Unstable systems are easy to implement in practice. Think of what happens when a microphone gets too close to an amplifying speaker at a concert, or in a lecture theatre where the lecturer has a wireless microphone and walks in front of a speaker that is amplifying the signal. The sound gets louder and louder and turns into a screech. That is an unstable system.

What do you mean "according to the control theory"?

@@iain_explainsam taking about control system subject sir, in control systems if we increase the gain of a system by multiplying a gain k than the stability of the system decreases..sorry for going on to control systems that might be little offtopic but they all are related

Sorry, but I'm not sure you're understanding.
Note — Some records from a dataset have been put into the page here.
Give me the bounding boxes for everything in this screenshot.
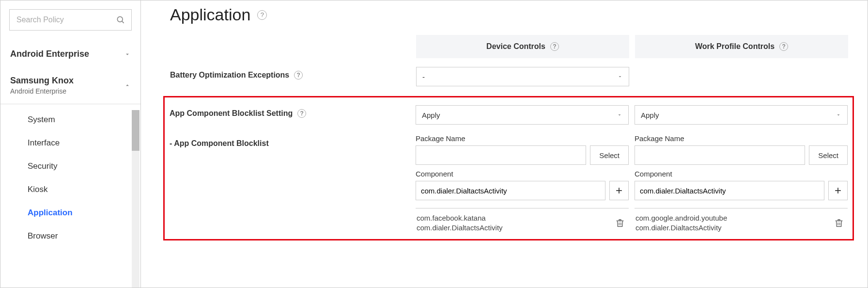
setting-label-battery: Battery Optimization Exceptions ? xyxy=(170,67,410,80)
svg-line-1 xyxy=(122,21,124,23)
setting-label-blocklist-setting: App Component Blocklist Setting ? xyxy=(170,105,410,118)
sidebar-item-browser[interactable]: Browser xyxy=(9,224,140,248)
add-component-button-device[interactable]: + xyxy=(609,181,629,200)
setting-label-blocklist: - App Component Blocklist xyxy=(170,134,410,148)
help-icon[interactable]: ? xyxy=(257,10,267,20)
component-input-work[interactable] xyxy=(635,181,824,200)
nav-section-label: Android Enterprise xyxy=(10,49,89,59)
help-icon[interactable]: ? xyxy=(779,42,788,51)
package-input-work[interactable] xyxy=(635,145,805,165)
column-header-device-label: Device Controls xyxy=(486,42,545,51)
blocklist-entry-device: com.facebook.katana com.dialer.Dialtacts… xyxy=(416,212,629,234)
page-title: Application xyxy=(170,5,250,24)
delete-entry-button-device[interactable] xyxy=(611,214,629,232)
chevron-down-icon xyxy=(124,51,131,58)
divider xyxy=(416,208,629,208)
column-header-work: Work Profile Controls ? xyxy=(635,35,848,58)
help-icon[interactable]: ? xyxy=(297,109,306,118)
package-input-device[interactable] xyxy=(416,145,586,165)
field-label-component: Component xyxy=(416,170,629,178)
component-input-device[interactable] xyxy=(416,181,605,200)
scrollbar-thumb[interactable] xyxy=(132,110,140,151)
highlight-box: App Component Blocklist Setting ? Apply … xyxy=(163,96,854,240)
search-input[interactable] xyxy=(16,15,116,25)
list-line: com.dialer.DialtactsActivity xyxy=(417,223,606,233)
select-package-button-work[interactable]: Select xyxy=(809,145,848,165)
list-line: com.facebook.katana xyxy=(417,213,606,223)
chevron-up-icon xyxy=(124,82,131,89)
list-line: com.dialer.DialtactsActivity xyxy=(636,223,825,233)
trash-icon xyxy=(615,218,625,228)
sidebar-item-interface[interactable]: Interface xyxy=(9,131,140,155)
search-icon xyxy=(116,15,125,25)
list-line: com.google.android.youtube xyxy=(636,213,825,223)
chevron-down-icon xyxy=(617,74,623,80)
field-label-package: Package Name xyxy=(635,134,848,143)
sidebar-item-security[interactable]: Security xyxy=(9,155,140,178)
sidebar-item-application[interactable]: Application xyxy=(9,201,140,224)
column-header-work-label: Work Profile Controls xyxy=(695,42,775,51)
main: Application ? Device Controls ? Work Pro… xyxy=(141,0,868,288)
field-label-component: Component xyxy=(635,170,848,178)
help-icon[interactable]: ? xyxy=(550,42,559,51)
blocklist-entry-work: com.google.android.youtube com.dialer.Di… xyxy=(635,212,848,234)
sidebar-item-kiosk[interactable]: Kiosk xyxy=(9,178,140,201)
select-battery-device[interactable]: - xyxy=(416,67,629,86)
nav-items: System Interface Security Kiosk Applicat… xyxy=(9,108,140,288)
plus-icon: + xyxy=(616,185,622,196)
nav-section-samsung-knox[interactable]: Samsung Knox Android Enterprise xyxy=(9,74,132,95)
trash-icon xyxy=(834,218,844,228)
search-box[interactable] xyxy=(9,9,132,31)
chevron-down-icon xyxy=(617,112,622,118)
plus-icon: + xyxy=(835,185,841,196)
divider xyxy=(0,104,140,104)
svg-point-0 xyxy=(117,16,123,22)
select-package-button-device[interactable]: Select xyxy=(590,145,629,165)
nav-group-title: Samsung Knox xyxy=(10,76,74,86)
nav-section-android-enterprise[interactable]: Android Enterprise xyxy=(9,44,132,64)
chevron-down-icon xyxy=(836,112,841,118)
help-icon[interactable]: ? xyxy=(294,71,303,80)
select-blocklist-work[interactable]: Apply xyxy=(635,105,848,125)
nav-group-subtitle: Android Enterprise xyxy=(10,87,74,95)
sidebar: Android Enterprise Samsung Knox Android … xyxy=(0,0,141,288)
sidebar-item-system[interactable]: System xyxy=(9,108,140,131)
delete-entry-button-work[interactable] xyxy=(830,214,848,232)
column-header-device: Device Controls ? xyxy=(416,35,629,58)
field-label-package: Package Name xyxy=(416,134,629,143)
divider xyxy=(635,208,848,208)
select-blocklist-device[interactable]: Apply xyxy=(416,105,629,125)
add-component-button-work[interactable]: + xyxy=(828,181,848,200)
I have a PhD in Signal Processing and Control, so I know about Control Theory. The point of my question was to highlight to you that you can't simply say "according to control theory such-and-such happens", without actually specifying which exact system you are referring to. Just simply by increasing the gain in a system doesn't necessarily make the system unstable. For example, I can increase the volume on my TV, but it doesn't mean the speaker output becomes unstable. Anyway, what I say in my video is correct, so perhaps you might need to think more about exactly where your confusion lies.
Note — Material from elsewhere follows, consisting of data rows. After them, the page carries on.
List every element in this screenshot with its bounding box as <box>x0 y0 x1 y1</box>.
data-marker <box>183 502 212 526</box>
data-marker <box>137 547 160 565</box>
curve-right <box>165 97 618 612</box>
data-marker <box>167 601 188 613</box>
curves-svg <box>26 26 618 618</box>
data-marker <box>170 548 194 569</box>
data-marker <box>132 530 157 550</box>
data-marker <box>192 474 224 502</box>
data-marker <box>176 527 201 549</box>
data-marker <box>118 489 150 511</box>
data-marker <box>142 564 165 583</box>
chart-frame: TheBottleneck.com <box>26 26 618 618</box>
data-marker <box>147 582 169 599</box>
@@iain_explains ok sir I got your point and the example too which you just explained, but as you have said I should particularly mention the exact system which I have actually
" mentioned" in my "first comment" . moreover thanks for answering I will look in to it more and will try to fix it 😊

Great suggestion, thanks. I've put it on my "to do" list, with a high priority. It's a question I wondered about too, when I first heard of it.

That's the formula for _negative_ feedback (ie. when the summation has a negative for the feedback path). But in any case, it matches with my formula, if you change the "+" to a "-" in your formula (since I am considered just a standard adder). It really doesn't matter. You can consider negative feedback with a "positive" feedback impulse response (your approach), or positive feedback with a "negative" feedback impulse response, ie. when my "a" value is negative (my approach). If we use your formula, but switch it to a negative in the denominator (to match with my "positive" feedback summation), then you get (1/s)/(1-(a/s)) = 1 / (s-a) , which is that same formula that I got.

No, just because one particular input waveform leads to an output that stays bounded, doesn't mean the system is stable. Other input waveforms may result in unbounded outputs (which is the case for the integrator - ie. any waveform with a non-zero constant offset (zero frequency) component).